D’Alema: “Il Pd pronto a discutere delle riforme, ma la maggioranza è confusa”

Pubblicato il 11 Aprile 2010 16:05 | Ultimo aggiornamento: 11 Aprile 2010 16:05

«Il Pd è pronto a lanciare la sfida delle riforme, ma la mia sensazione è che ci sia molta confusione nella maggioranza». A dirlo è Massimo D’Alema, secondo cui «l’inizio è impressionante per il grado di improvvisazione».

In una lunga intervista al Sole 24Ore, l’esponente del Pd giudica il semipresidenzialismo a turno unico proposto da Berlusconi «un modello plebiscitario che non c’entra nulla con il sistema francese da lui evocato. Se il governo non ha fatto le riforme non è perchè è stato impedito dal Parlamento, ma perchè non è stato capace di farle. Berlusconi – sostiene – parte da premesse false e approda a proposte inquietanti del tutto fuori dal costituzionalismo europeo».

Per D’Alema l’alternativa è tra il modello francese e quello tedesco. Se si sceglie il primo, «è evidente che il presidente della Repubblica eletto dai cittadini non può essere espressione di una maggioranza relativa. Per questo serve il doppio turno. Se non lo si vuole ci si dimentichi al presidenzialismo».

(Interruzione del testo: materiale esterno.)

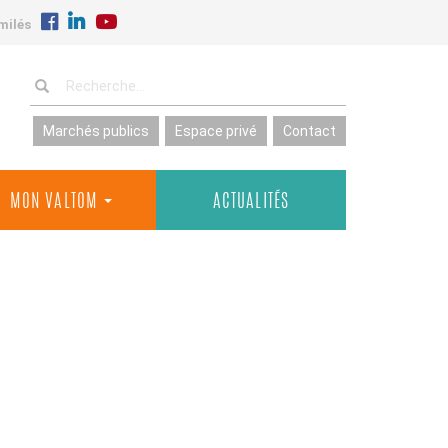
milés
Marchés publics
Espace privé
Contact
MON VALTOM
ACTUALITÉS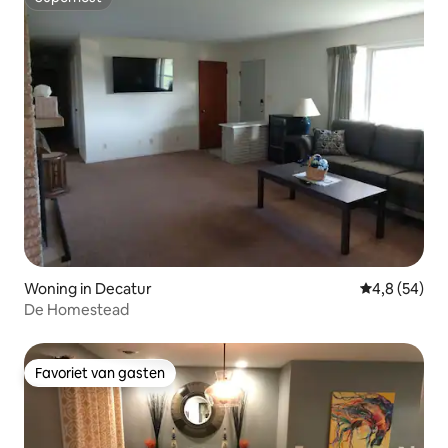
Superhost
Woning in Decatur
Gemiddelde b
4,8 (54)
De Homestead
Favoriet van gasten
Favoriet van gasten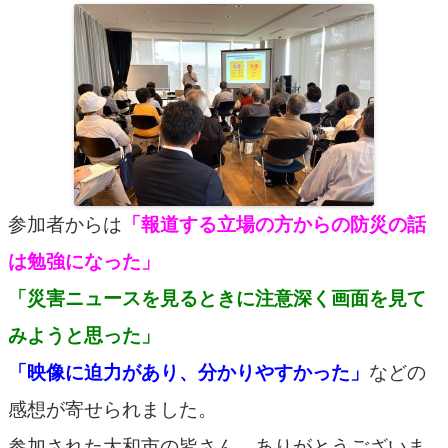
参加者からは
「報道する立場の方からの防災の話
は勉強になった」
「災害ニュースを見るときに注意深く画面を見て
みようと思った」
「映像に迫力があり、分かりやすかった」
などの
感想が寄せられました。
参加された大和市の皆さん、ありがとうございま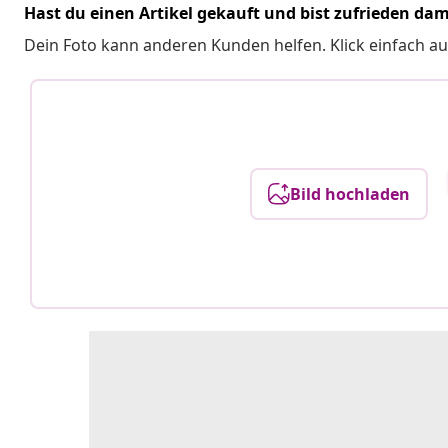
Hast du einen Artikel gekauft und bist zufrieden dam
Dein Foto kann anderen Kunden helfen. Klick einfach au
Bild hochladen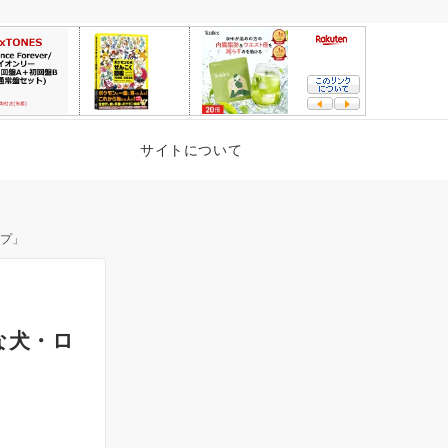
サイトについて
ップ」
な犬・ロ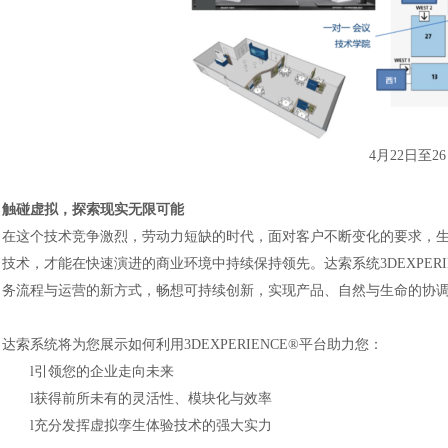
4月22日至2
触碰虚拟，探索现实无限可能
在这个技术竞争激烈，劳动力短缺的时代，面对客户不断变化的要求，
技术，才能在快速演进的商业环境中持续保持领先。达索系统
3DEXP
务流程与运营的新方式，畅想可持续创新，实现产品、自然与生命的协
达索系统将为您展示如何利用
3DEXPERIENCE®平台助力您：
l
引领您的企业走向未来
l
获得前所未有的灵活性、模块化与效率
l
充分发挥虚拟孪生体验技术的强大实力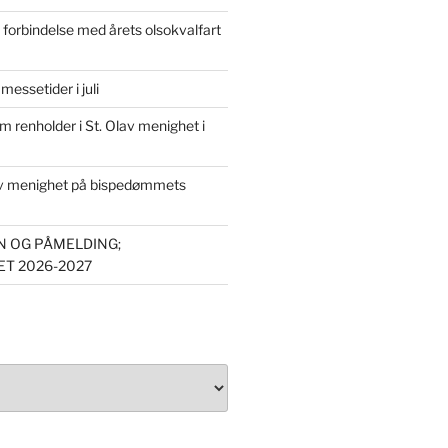
forbindelse med årets olsokvalfart
essetider i juli
om renholder i St. Olav menighet i
av menighet på bispedømmets
 OG PÅMELDING;
T 2026-2027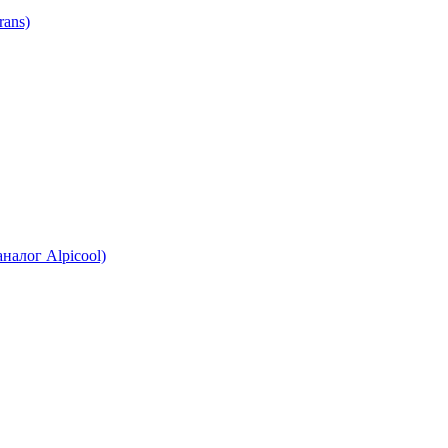
ans)
налог Alpicool)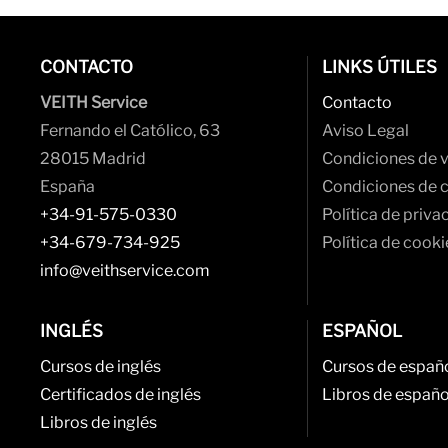
CONTACTO
LINKS ÚTILES
VEITH Service
Contacto
Fernando el Católico, 63
Aviso Legal
28015 Madrid
Condiciones de 
España
Condiciones de 
+34-91-575-0330
Política de priva
+34-679-734-925
Política de cooki
info@veithservice.com
INGLÉS
ESPAÑOL
Cursos de inglés
Cursos de españ
Certificados de inglés
Libros de españo
Libros de inglés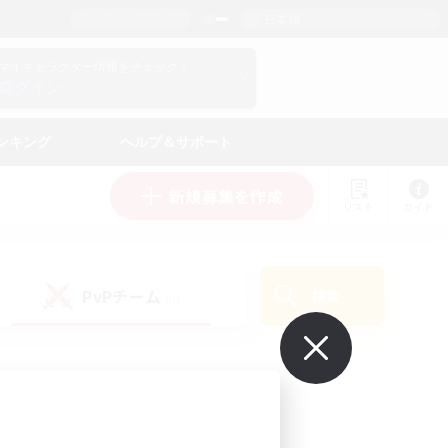
日本語
マイキャラクター情報をチェック！
ログイン
ンキング
ヘルプ＆サポート
新規募集を作成
リスト
ガイド
PvPチーム
検索
(0)
で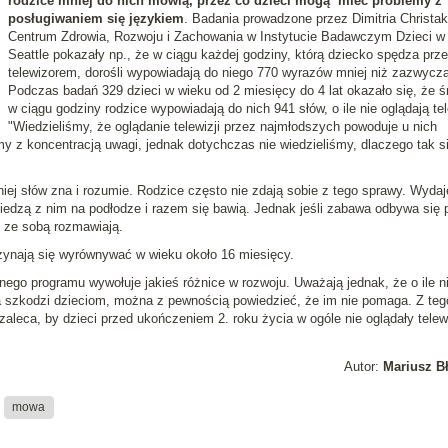
rodzice mniej do nich mówią, przez co dzieci mogą mieć problemy z
posługiwaniem się językiem
. Badania prowadzone przez Dimitria Christak
Centrum Zdrowia, Rozwoju i Zachowania w Instytucie Badawczym Dzieci w
Seattle pokazały np., że w ciągu każdej godziny, którą dziecko spędza prz
telewizorem, dorośli wypowiadają do niego 770 wyrazów mniej niż zazwycza
Podczas badań 329 dzieci w wieku od 2 miesięcy do 4 lat okazało się, że ś
w ciągu godziny rodzice wypowiadają do nich 941 słów, o ile nie oglądają tel
"Wiedzieliśmy, że oglądanie telewizji przez najmłodszych powoduje u nich
y z koncentracją uwagi, jednak dotychczas nie wiedzieliśmy, dlaczego tak s
niej słów zna i rozumie. Rodzice często nie zdają sobie z tego sprawy. Wydaj
siedzą z nim na podłodze i razem się bawią. Jednak jeśli zabawa odbywa się 
j ze sobą rozmawiają.
zynają się wyrównywać w wieku około 16 miesięcy.
nego programu wywołuje jakieś różnice w rozwoju. Uważają jednak, że o ile n
ja szkodzi dzieciom, można z pewnością powiedzieć, że im nie pomaga. Z teg
leca, by dzieci przed ukończeniem 2. roku życia w ogóle nie oglądały telewi
Autor:
Mariusz B
mowa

L’ex premier torna a caldeggiare il modello tedesco: «Per il nostro Paese la soluzione di tipo parlamentare o neo-parlamentare è più adatta. Semmai, io rafforzerei i meccanismi di garanzia, ricorrendo a maggioranze qualificate per l’elezione del capo dello Stato. In un sistema federale – ipotizza – magari si può pensare a un’assemblea dei grandi elettori, con una maggiore rappresentanza delle istituzioni locali, a cominciare dai sindaci delle città capoluogo».

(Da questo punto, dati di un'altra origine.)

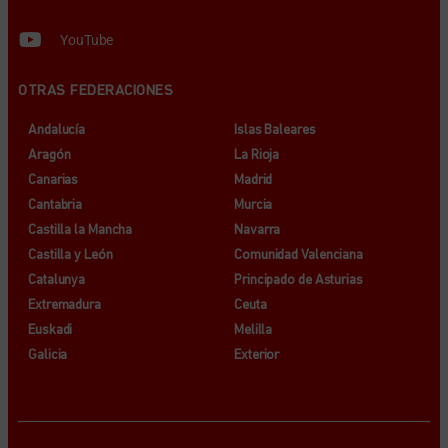
YouTube
OTRAS FEDERACIONES
Andalucía
Islas Baleares
Aragón
La Rioja
Canarias
Madrid
Cantabria
Murcia
Castilla la Mancha
Navarra
Castilla y León
Comunidad Valenciana
Catalunya
Principado de Asturias
Extremadura
Ceuta
Euskadi
Melilla
Galicia
Exterior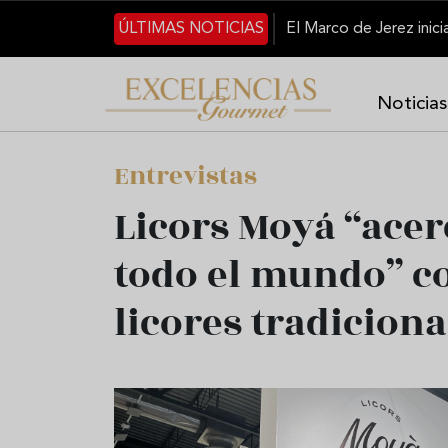
Skip to main content
ÚLTIMAS NOTICIAS
Noticias
Entrevistas
Licors Moyá “acerc
todo el mundo” c
licores tradiciona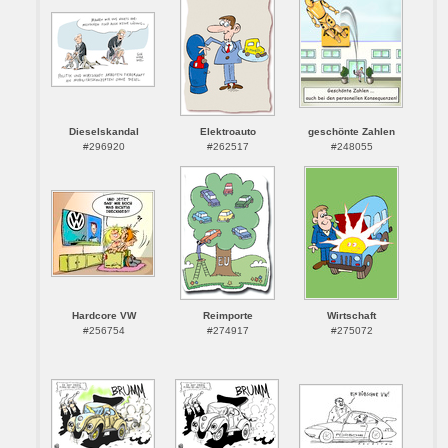
Dieselskandal
Elektroauto
geschönte Zahlen
#296920
#262517
#248055
Hardcore VW
Reimporte
Wirtschaft
#256754
#274917
#275072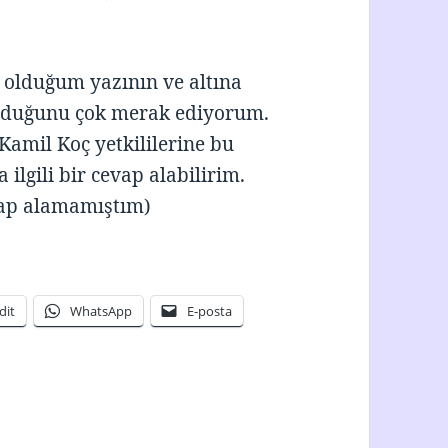
 olduğum yazının ve altına
olduğunu çok merak ediyorum.
Kamil Koç yetkililerine bu
lgili bir cevap alabilirim.
vap alamamıştım)
dit
WhatsApp
E-posta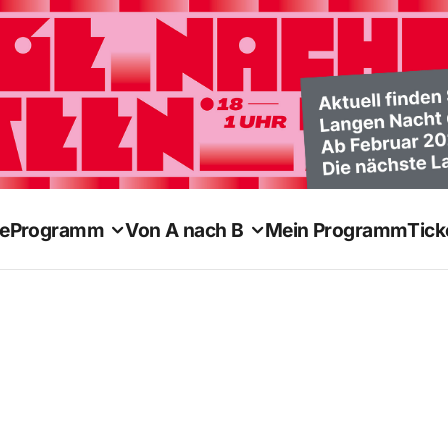
e
Programm
Von A nach B
Mein Programm
Tick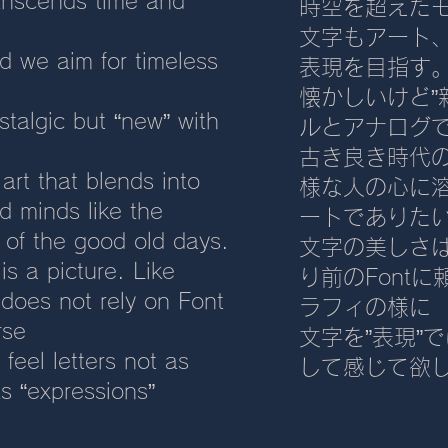
anscends time and
時空を超えた
文字もアート
nd we aim for timeless
表現を目指す
懐かしいけど”
talgic but “new” with
ルとアナログ
古き良き時代
art that blends into
様な人の心に
d minds like the
ートでありた
s of the good old days.
文字の美しさ
is a picture. Like
り前のFont
does not rely on Font
ラフィの様に
rse
文字を”表現”で
feel letters not as
して感じて欲
as “expressions”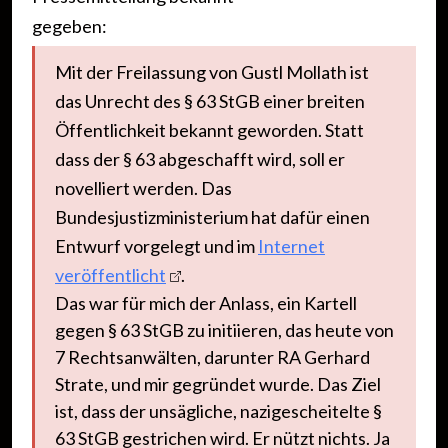
gegeben:
Mit der Freilassung von Gustl Mollath ist
das Unrecht des § 63 StGB einer breiten
Öffentlichkeit bekannt geworden. Statt
dass der § 63 abgeschafft wird, soll er
novelliert werden. Das
Bundesjustizministerium hat dafür einen
Entwurf vorgelegt und im
Internet
veröffentlicht
.
Das war für mich der Anlass, ein Kartell
gegen § 63 StGB zu initiieren, das heute von
7 Rechtsanwälten, darunter RA Gerhard
Strate, und mir gegründet wurde. Das Ziel
ist, dass der unsägliche, nazigescheitelte §
63 StGB gestrichen wird. Er nützt nichts. Ja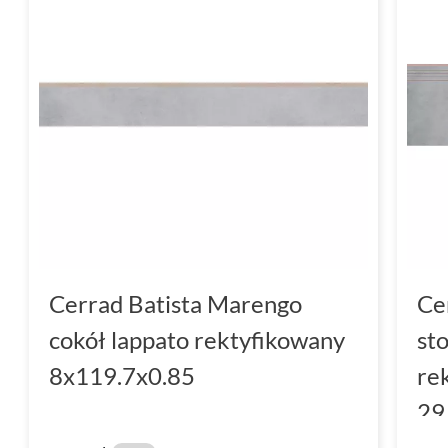
Cerrad Batista Marengo
Ce
cokół lappato rektyfikowany
st
8x119.7x0.85
re
29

Altra ipotesi è «aggiungere che in caso di sfiducia costruttiva entro un anno si vota». D’Alema sottolinea la necessità di «una vera riforma della politica», con una riduzione dei costi e degli eletti a «tutti i livelli», e propone di regolare per legge i meccanismi interni di funzionamento dei partiti.

In ambito economico, l’esponente del Pd sottolinea la necessità di «alleggerire la pressione fiscale sul lavoro, ristabilendo la vera progressività e colpendo l’evasione». «Ho visto che Tremonti ha annunciato un libro bianco, ma per ora in materia fiscale abbiamo avuto solo libri dei sogni», dichiara. «Non so cosa intenda fare il ministro dell’Economia, ma siamo certamente interessati a una riforma che riteniamo essenziale». Sul federalismo fiscale «abbiamo fatto una legge delega che contiene molte promesse e molti principi giusti, ma di non facile realizzazione», afferma.

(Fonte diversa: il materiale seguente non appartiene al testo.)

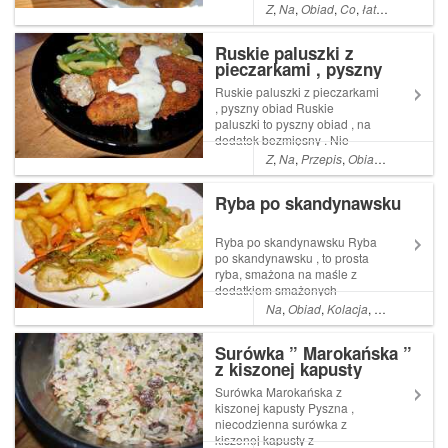
profanacja. Prawdziwy
Z
,
Na
,
Obiad
,
Co
,
łatwe
,
Proste
,
A
myśliwski powinien być z
dziczyzny , cóż nie zawsze
Ruskie paluszki z
jest ona pod ręką . Read More
pieczarkami , pyszny
... Artykuł Gulasz wieprzowy
obiad
po myśliwsku na piwie poc...
Ruskie paluszki z pieczarkami
, pyszny obiad Ruskie
paluszki to pyszny obiad , na
dodatek bezmięsny . Nie
ważne czy jesteście
Z
,
Na
,
Przepis
,
Obiad
,
Co
,
Kolacj
wegetarianami , czy lubicie
mięso , jeśli lubicie ruskie
Ryba po skandynawsku
Read More ... Artykuł Ruskie
paluszki z pieczarkami ,
pyszny obiad po...
Ryba po skandynawsku Ryba
po skandynawsku , to prosta
ryba, smażona na maśle z
dodatkiem smażonych
warzyw . W skandynawskim
Na
,
Obiad
,
Kolacja
,
Pyszne
,
łatw
stylu czyli warzywa okopowe
Surówka ” Marokańska ”
z kiszonej kapusty
Surówka Marokańska z
kiszonej kapusty Pyszna ,
niecodzienna surówka z
kiszonej kapusty z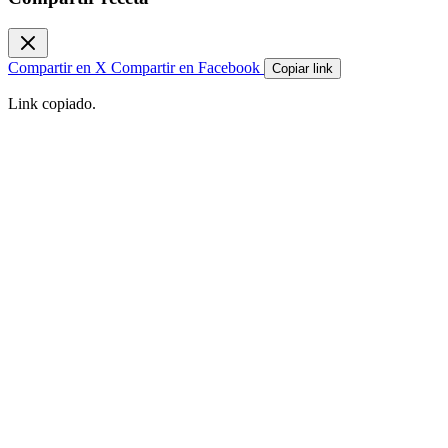
Compartir en X
Compartir en Facebook
Copiar link
Link copiado.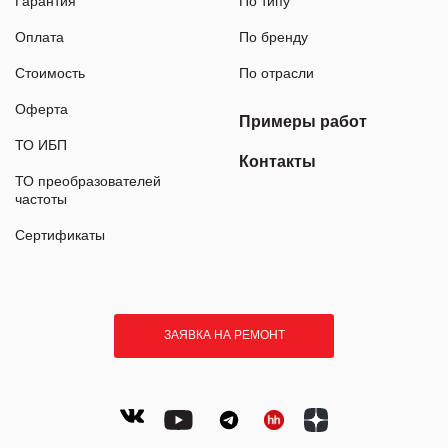
Гарантия
По типу
Оплата
По бренду
Стоимость
По отрасли
Оферта
Примеры работ
ТО ИБП
Контакты
ТО преобразователей
частоты
Сертификаты
ЗАЯВКА НА РЕМОНТ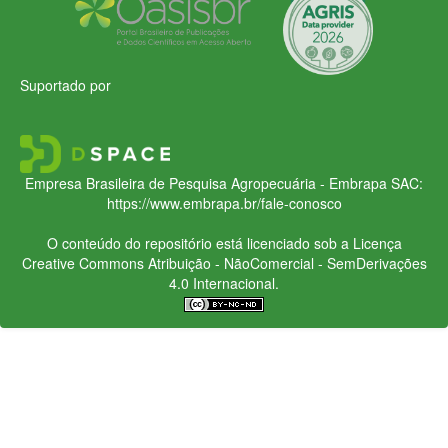
Suportado por
Empresa Brasileira de Pesquisa Agropecuária - Embrapa
SAC:
https://www.embrapa.br/fale-conosco
O conteúdo do repositório está licenciado sob a Licença
Creative Commons
Atribuição - NãoComercial - SemDerivações
4.0 Internacional.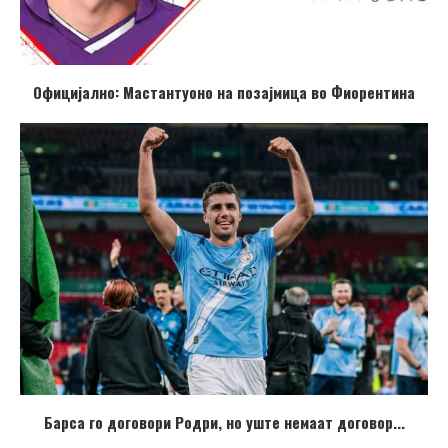
Официјално: Мастантуоно на позајмица во Фиорентина
Барса го договори Родри, но уште немаат договор...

Nella fase attuativa «tutto si farà più complicato e potremo vedere alla prova la nota creatività di Tremonti». Misure prioritarie, prosegue, sono il sostegno dei redditi delle famiglie, maggiore attenzione all’innovazione e alla ricerca, e l’innalzamento dell’età pensionabile. Le pensioni, dice, «sono uno dei temi della grande questione giovanile che la sinistra ha faticato molto a comprendere e, ancor di più, ad affrontare». Infine, D’Alema propone la discussione di «un nuovo patto sociale, con il grande tema delle tutele del nuovo lavoro».